Regardless of how the struggle gets resolved, the fact of the matter is that P2P technology is here to stay. Clearly both the RIAA and MPAA could start selling their works online, using the internet as a distribution tool. But P2P represents a clear technological advantage, in that it can allow the transfer of large files to many people very quickly, without the bottlenecking that might be encountered should the works all be downloaded from a central server. The problem of P2P of course, is that since it is not centrally maintained, it is very hard to regulate, and thus make sure that copyright owners get revenue for what is downloaded.
However, just because a high profile P2P case is before the Supreme Court at the moment doesn’t mean that we should expect a resolution anytime soon. Unlike its decision in Sony, which was a reversal of the judgment of the Court of Appeals, the Supreme Court is currently not in a position to set a radical new precedent for the lower courts. They can either affirm the lower court’s ruling, or they can remand the case to a lower court for further proceedings. Thus, one can be assured that the lawsuits will continue for some time. Currently, both the MPAA and the RIAA risk an ongoing decay of profitability due to their inability to extract income from the distributors of P2P software. At the same time, distributors of P2P software have to be careful because they face the possibility that they may be held liable for indirect copyright infringement.

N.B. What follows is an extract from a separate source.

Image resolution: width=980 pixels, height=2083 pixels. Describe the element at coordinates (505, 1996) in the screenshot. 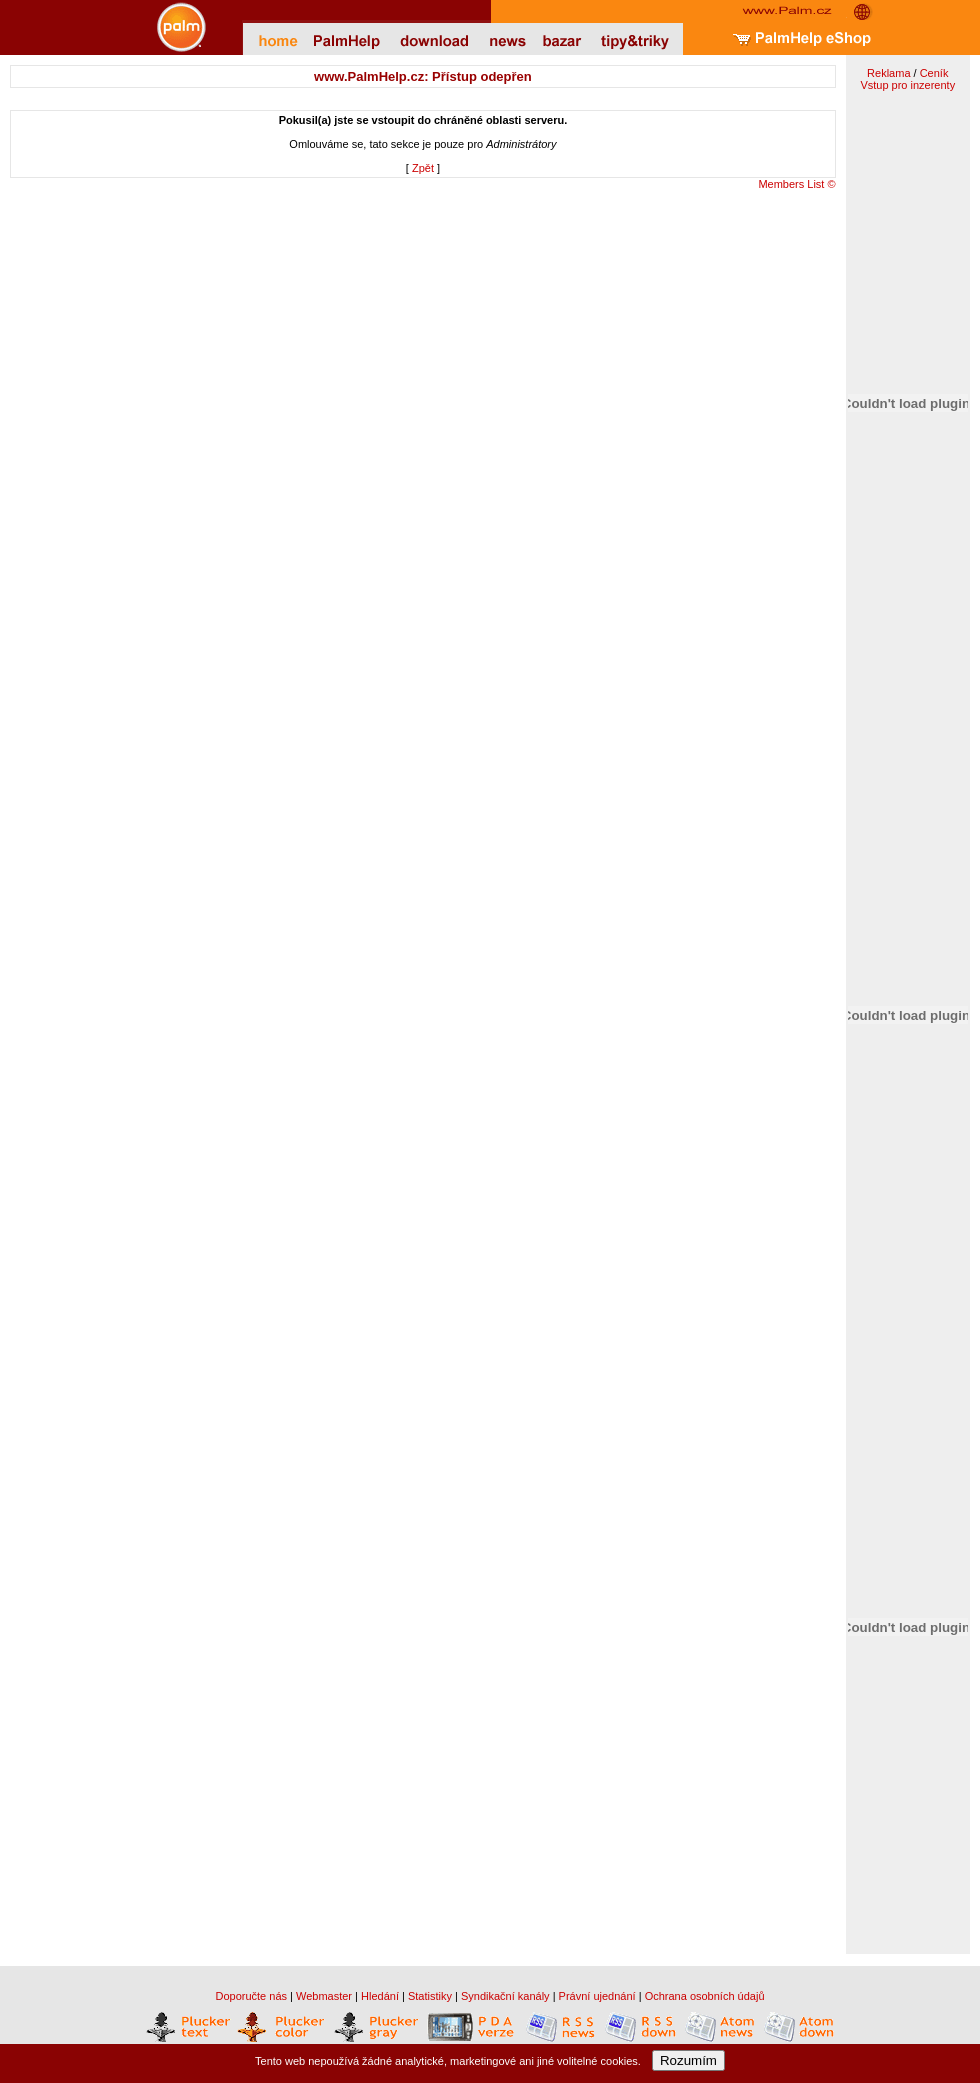

I see `Syndikační kanály` at that location.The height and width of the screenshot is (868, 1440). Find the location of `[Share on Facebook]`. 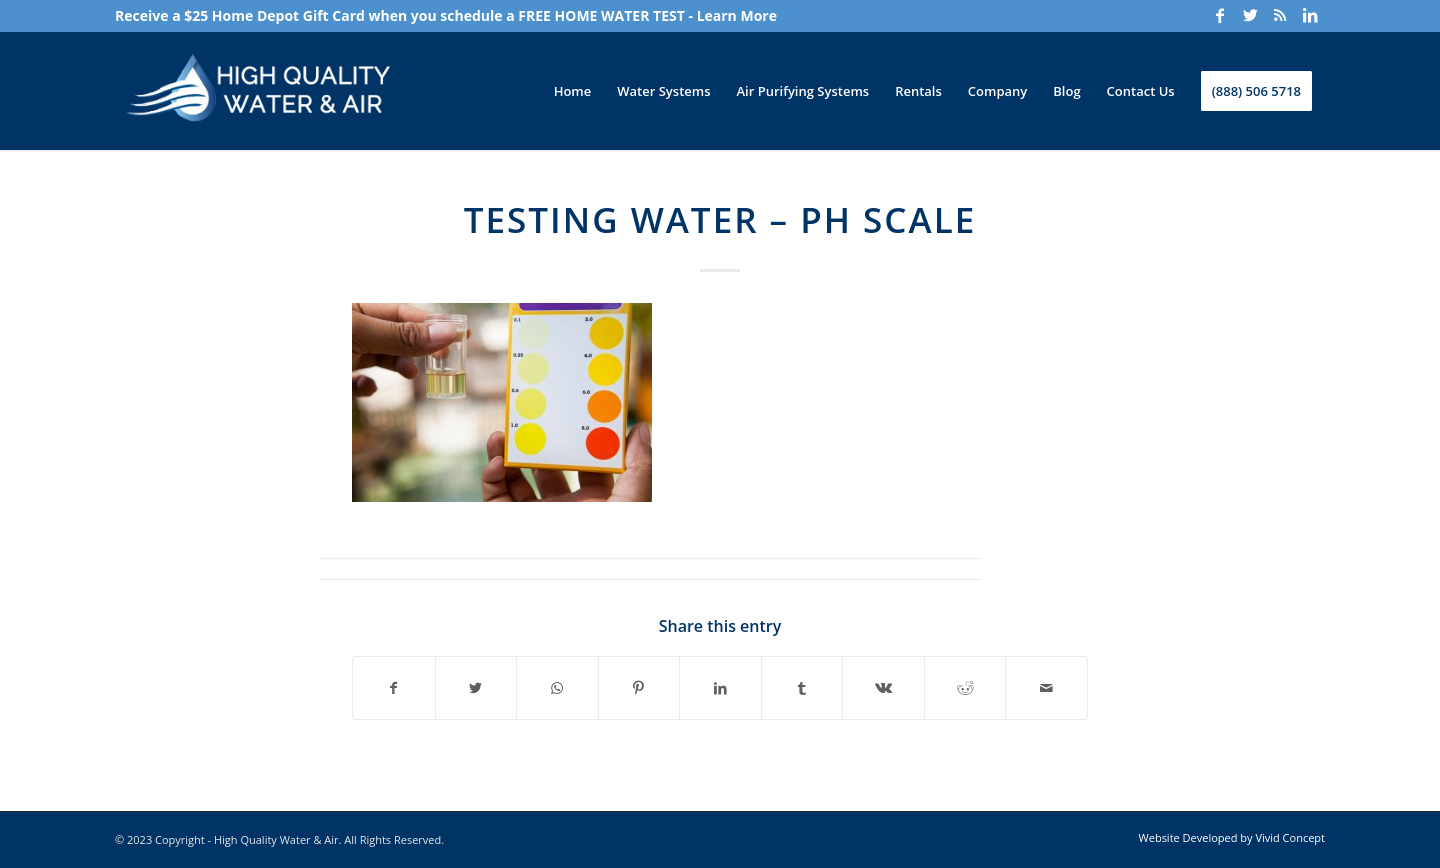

At the moment, I’d say that P2P distributors have a lead over the copyright owners. I say this simply because the 9th circuit recently sided with two major P2P distributors. Also, the plaintiffs may have temporarily weakened their arguments by some of the things they said in the 9th circuit court proceedings. I am specifically referring to the following exchange:
Ramos: There’s nothing different from what they’re [Grokster and Streamcast] doing from organizing and instructing the participants in a trafficking network that is trading in counterfeit materials than what they are doing.
Judge Noonan: Let me say what your problem is. You can use these harsh terms, but you are dealing with something new. And the question is, Does the statutory monopoly that Congress has given you reach out to that somthing new? And that’s a very debatable question. You don’t solve it by calling it theft. You have to show why this court should extend a statutory monopoly to cover the new thing. That’s your problem.
I’d say that the plaintiffs have to be very careful because the courts may think this kind of behavior represents a desire to destroy P2P technology altogether. The courts are fully aware of the beneficial uses of P2P technology, and the plaintiffs aren’t going to win cases by attacking the technology. In order for this struggle to be resolved, the copyright owners must eventually come to some sort of an agreement with P2P distributors. The courts can only do so much. Only once Congress enacts new legislation will there be protection for both sides.
Update: At 12:15 AM I added a couple hyperlinks and fixed some minor typos.